Then, finally the Government said the churches in England could reopen from July 4th. It took my church, a private church of Anglo-Catholic persuasion, which has a set of alms houses attached to it for retired clergy and others involved with the church, a further two weeks to get ready to actually hold a service. 

It was a big undertaking as nearly all the congregation, from the community itself and from the “wider congregation” (that is people like me who do not live there) are older and many, if not most, have pre-existing health conditions. Trying to create a safe environment then was a big undertaking: we had to pre-book our attendance, we were required to wear face-masks, sanitise on arrival, and we were directed to our allotted seats from a huge master plan.

Sunday Mass is sung but not this time as no singing was allowed (despite the face masks).
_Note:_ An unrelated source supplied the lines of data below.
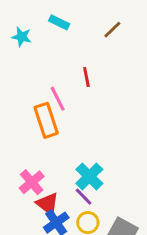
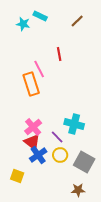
cyan star: (22, 37) -> (23, 24), moved
cyan cross: (89, 176) -> (74, 124), moved, turned -30
pink cross: (32, 182) -> (33, 127), moved

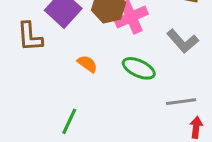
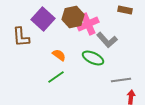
gray L-shape: (183, 41) -> (107, 40), moved
green line: (69, 121) -> (56, 77), moved, turned 30

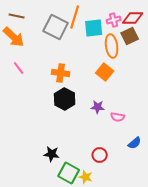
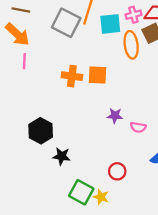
pink line: (19, 68) -> (24, 61), moved, turned 40
orange square: (105, 72) -> (97, 75), moved, turned -36
black hexagon: (65, 99) -> (41, 131), moved
black star: (52, 154) -> (62, 156), moved

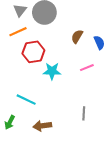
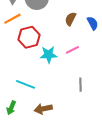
pink line: (87, 68) -> (72, 50), moved
gray line: (84, 113) -> (81, 85), moved

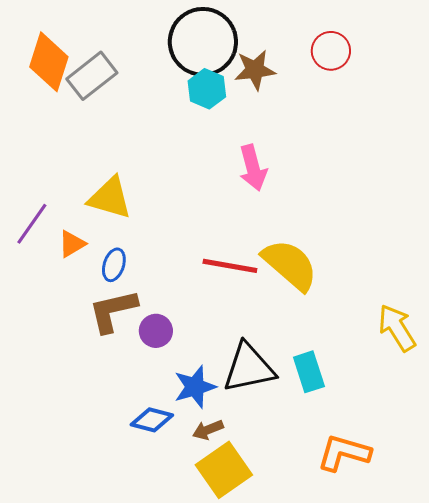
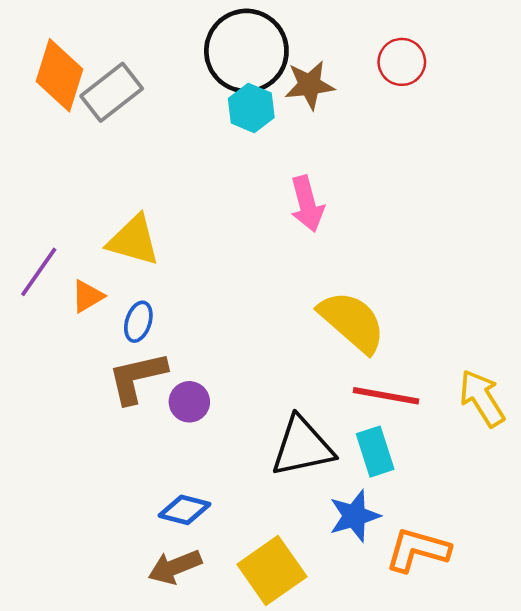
red line: (230, 266) -> (386, 396), moved
blue star: (195, 387) -> (354, 516), moved
brown arrow: (208, 430) -> (175, 567), moved, size x1.4

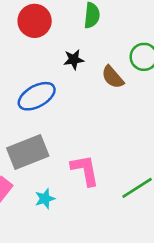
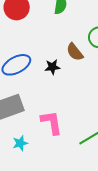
black star: (74, 60) -> (52, 67), moved

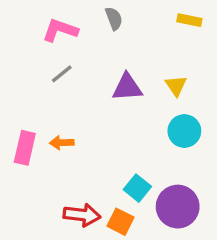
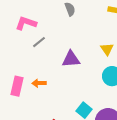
pink L-shape: (60, 30) -> (26, 23), moved
purple triangle: (127, 87) -> (71, 59), moved

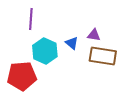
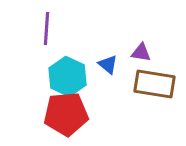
red pentagon: (22, 76) -> (66, 114), moved

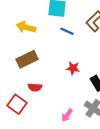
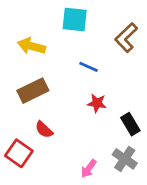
blue line: (67, 31) -> (89, 67), moved
red semicircle: (35, 87) -> (44, 130), turned 40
The  communion was the final “event” and involved going up to receive the wafer dropped into our outstretched hands by a long handled pair of serving tongs without a word being spoken. Then we just had to leave via the side entrance, having re-sanitised ourselves again. No re-joining the community for the final blessing. No saying hello and goodbye to friends after such a long time apart. 

I went home feeling all wrong. The whole of me felt all wrong. I sat with this for the rest of the day and as I allowed myself to just listen to my body I realised I felt as if I had gone to some strange religious factory processing plant that was without soul, just mechanistic following the rules and regulations of health and safety. The peace and love that attracted me to this church just under four years ago had gone. Instead there was fear and sanitising. God did not seem to be there anymore. Just a church full of scared thoughts. 

That evening I went for a walk and came across this most beautiful rose – it smelt divine. Literally and I realised here in this rose was God and with it came some more words from “American Pie” – “Can music save your mortal soul?” And I realised that for me it was the music, the sung Mass that, along with the warm friendliness of the community that had most unexpectedly drawn me back into church going after a 20 year gap.